Kampanye Pemilu 1955
Pemilu dan Pilkada selalu dapat
menarik perhatian seantero rakyat Indonesia. Panitia pemilu selalu direpotkan
dengan masalah disana-sini yang tidak ada hentinya. Tidak ketinggalan Pilgub
DKI Jakarta 2017 yang menjadi pertarungan panas diantara Pilkada yang lainnya.
Panitia pemilu selalu menjadi sorotan dengan berbagai kendala dalam
penyelenggarannya. Seperti surat suara yang kurang, hingga kasus dua pasangan
cagub dan wagub DKI Jakarta. Keadaan ini tidak hanya terjadi pada kalai ini
saja tapi sudah ada jauh ketika Indonesia menyelenggarakan pemilu pertama.
Ketika itu, pemilu pertama di
Indonesia diselenggarakan pada tahun 1955 yang ditangani oleh Panitia Pemilihan
Indonesia (PPI). Kinerja PPI sempat disemprot oleh harian Trompet Masjarakat yang menyatakan kritik keras. "Perlu
dijewer kupingnya," tulis harian Trompet
Masjarakat pada 28 September 1955.
"Di Jakarta Raya saja, sampai 27 September 1955 (dua hari jelang
pemilu) masih banyak orang yang belum mendapat surat panggilan. Di samping banyak yang namanya ditulis salah. Kalau di
Jakarta saja keadaannya sudah begini, bagaimana dengan daerah lain."
"Rupanya orang-orang yang duduk dalam PPI terlalu banyak percaya
pada laporan-laporan yang masuk, tetapi tidak menanyakan dengan kepala sendiri,"
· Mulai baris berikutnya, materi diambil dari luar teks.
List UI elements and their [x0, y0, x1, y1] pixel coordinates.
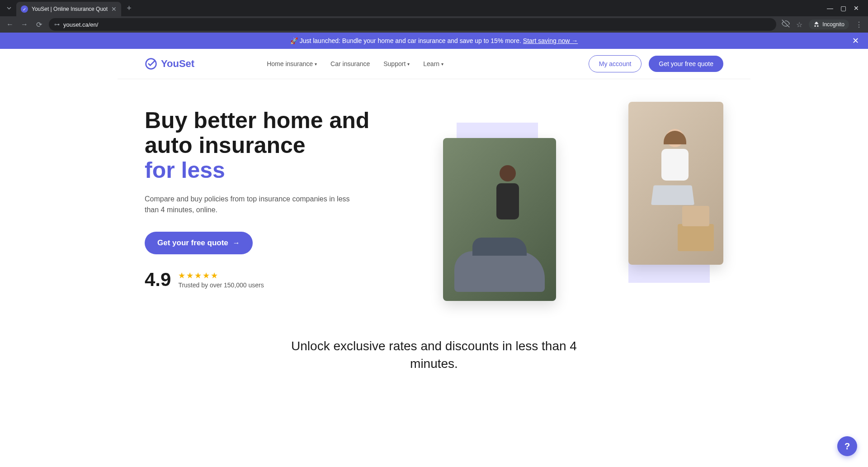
promo-link[interactable]: Start saving now → [523, 37, 578, 44]
rating-text: Trusted by over 150,000 users [178, 281, 264, 289]
forward-button[interactable]: → [20, 20, 29, 29]
incognito-label: Incognito [822, 21, 844, 28]
promo-text: Just launched: Bundle your home and car … [298, 37, 523, 44]
site-header: YouSet Home insurance ▾ Car insurance Su… [118, 49, 750, 79]
bookmark-icon[interactable]: ☆ [796, 20, 802, 29]
new-tab-button[interactable]: + [123, 2, 135, 15]
nav-menu: Home insurance ▾ Car insurance Support ▾… [267, 60, 443, 67]
nav-support[interactable]: Support ▾ [383, 60, 410, 67]
rating-block: 4.9 ★★★★★ Trusted by over 150,000 users [145, 269, 425, 291]
help-button[interactable]: ? [837, 436, 857, 456]
browser-tab[interactable]: ✓ YouSet | Online Insurance Quot ✕ [16, 2, 121, 16]
hero-section: Buy better home and auto insurance for l… [118, 79, 750, 324]
hero-image-laptop [628, 102, 723, 265]
close-banner-icon[interactable]: ✕ [852, 36, 859, 46]
star-rating-icon: ★★★★★ [178, 271, 264, 281]
logo[interactable]: YouSet [145, 57, 194, 70]
tab-bar: ✓ YouSet | Online Insurance Quot ✕ + — ▢… [0, 0, 868, 16]
back-button[interactable]: ← [5, 20, 14, 29]
nav-car-insurance[interactable]: Car insurance [330, 60, 370, 67]
tab-search-dropdown[interactable] [4, 3, 14, 14]
header-cta-button[interactable]: Get your free quote [649, 56, 723, 72]
logo-text: YouSet [161, 58, 194, 70]
page-content: 🚀 Just launched: Bundle your home and ca… [0, 33, 868, 467]
browser-chrome: ✓ YouSet | Online Insurance Quot ✕ + — ▢… [0, 0, 868, 33]
hero-image-car [443, 138, 556, 301]
minimize-icon[interactable]: — [827, 5, 833, 12]
incognito-badge[interactable]: Incognito [809, 19, 849, 29]
chevron-down-icon: ▾ [441, 62, 443, 67]
hero-title: Buy better home and auto insurance for l… [145, 108, 425, 183]
my-account-button[interactable]: My account [589, 55, 642, 72]
site-info-icon[interactable]: ⊶ [54, 21, 60, 28]
maximize-icon[interactable]: ▢ [840, 5, 846, 12]
rocket-icon: 🚀 [290, 37, 298, 44]
url-text: youset.ca/en/ [63, 21, 771, 28]
reload-button[interactable]: ⟳ [34, 20, 43, 29]
eye-off-icon[interactable] [782, 19, 790, 29]
promo-banner: 🚀 Just launched: Bundle your home and ca… [0, 33, 868, 49]
header-actions: My account Get your free quote [589, 55, 723, 72]
tagline: Unlock exclusive rates and discounts in … [276, 324, 592, 395]
nav-home-insurance[interactable]: Home insurance ▾ [267, 60, 317, 67]
menu-icon[interactable]: ⋮ [855, 20, 863, 29]
hero-content: Buy better home and auto insurance for l… [145, 102, 425, 301]
url-actions: ☆ Incognito ⋮ [782, 19, 863, 29]
close-window-icon[interactable]: ✕ [854, 5, 859, 12]
window-controls: — ▢ ✕ [827, 5, 864, 12]
url-input[interactable]: ⊶ youset.ca/en/ [49, 18, 776, 31]
url-bar: ← → ⟳ ⊶ youset.ca/en/ ☆ Incognito ⋮ [0, 16, 868, 33]
hero-subtitle: Compare and buy policies from top insura… [145, 194, 353, 215]
chevron-down-icon: ▾ [315, 62, 317, 67]
nav-learn[interactable]: Learn ▾ [423, 60, 443, 67]
hero-images [443, 102, 723, 301]
arrow-right-icon: → [233, 239, 240, 247]
logo-checkmark-icon [145, 57, 157, 70]
hero-title-accent: for less [145, 157, 225, 183]
rating-value: 4.9 [145, 269, 171, 291]
hero-cta-button[interactable]: Get your free quote → [145, 232, 253, 254]
favicon-icon: ✓ [21, 5, 28, 13]
tab-title: YouSet | Online Insurance Quot [32, 6, 108, 12]
close-tab-icon[interactable]: ✕ [111, 5, 117, 13]
chevron-down-icon: ▾ [407, 62, 410, 67]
Banyak surat-surat kabar yang
memberitakan suasana terakhir kampanye yang berakhir 24 September 1955 hingga
pukul 24.00. Ketika itu, tidak ada batasan waktu jadwal kampanye seperti
sekarang ini. Setiap parpol bebas berkampanye sewaktu-waktu tanpa ada
pembatasan. Hari terakhir kampanye pada saat itu dimeriahkan oleh para juru
kampanye yang mendatangangi setiap kampung. Mereka ada yang menggunakan mobil
dan ada pula yang naik delman dan becak.
Disetiap kampung para juru
kampanye meneriakan program-programnya lewat corong atau pengeras suara. Ketika
siang tiba semuanya berkumpul di lapangan untuk mengikuti rapat umum yang dapat
menarik cukup banyak massa. Warga begitu antusias untuk menyambut kampanye
parpol yang singgah di kampung-kampung mereka. "Rakyat di kampung-kampung banyak yang berbondong-bondong
menyaksikan berdatangannya mobil-mobil kampanye. Mobil-mobil itu dilengkapi
dengan pengeras suara dan masing-masing saling mengemukakan program
partainya." Begitu laporan
harian Pemandangan.
Tidak jarang para pimpinan parpol
turun langsung kampanye ke kampung-kampung. "Saya
menyaksikan sendiri saat-saat Mohammad Natsir (Masyumi), Sukarni (Murba), dan
Sutan Syahrir (PSI) datang ke kampung Kwitang. Mereka berbincang-bincang dan
bersalaman dengan orang kampung, bahkan menyalami tukang becak," kata
Mohammad Yusuf Rausin, seorang penduduk kampung yang mengenang kampanye Pemilu
1955.
Pemilu 1955 menuai prestasi berupa
tidak terdapat kerusuhan antar partai kontestan. Padahal ketika itu seluruh
partai bersaing sangat keras untuk menarik suara rakyat. Juru Kampanye parpol
yang diberi kewenangan berlebih kadang-kadang menjurus pada agitasi dan menyindir
parpol lain.
Persaingan paling keras terlihat
antara Masyumi melawan PKI dan PNI. Bahkan simpatisan PKI pernah menyabotase pengeras
suara milik Masyumi ketika berkamanye di pelabuhan Tanjung Priok. Ketika itu
para juru kampanye menonjolkan simbol-simbol dari partai. Seperti PNI yang
idenik dengan benteng. Sedangkan NU memiliki banyak tafsiran tentang logo
partai yang terdapat bola bumi yang dikelilingi sampul dengan semblan bintang
di pinggirnya. Masyumi lebih memilih mengatakan bahwa simbol bulan bintang di
partainya melambangkan sesuatu yang tidak henti-hentinya menyinari bumi.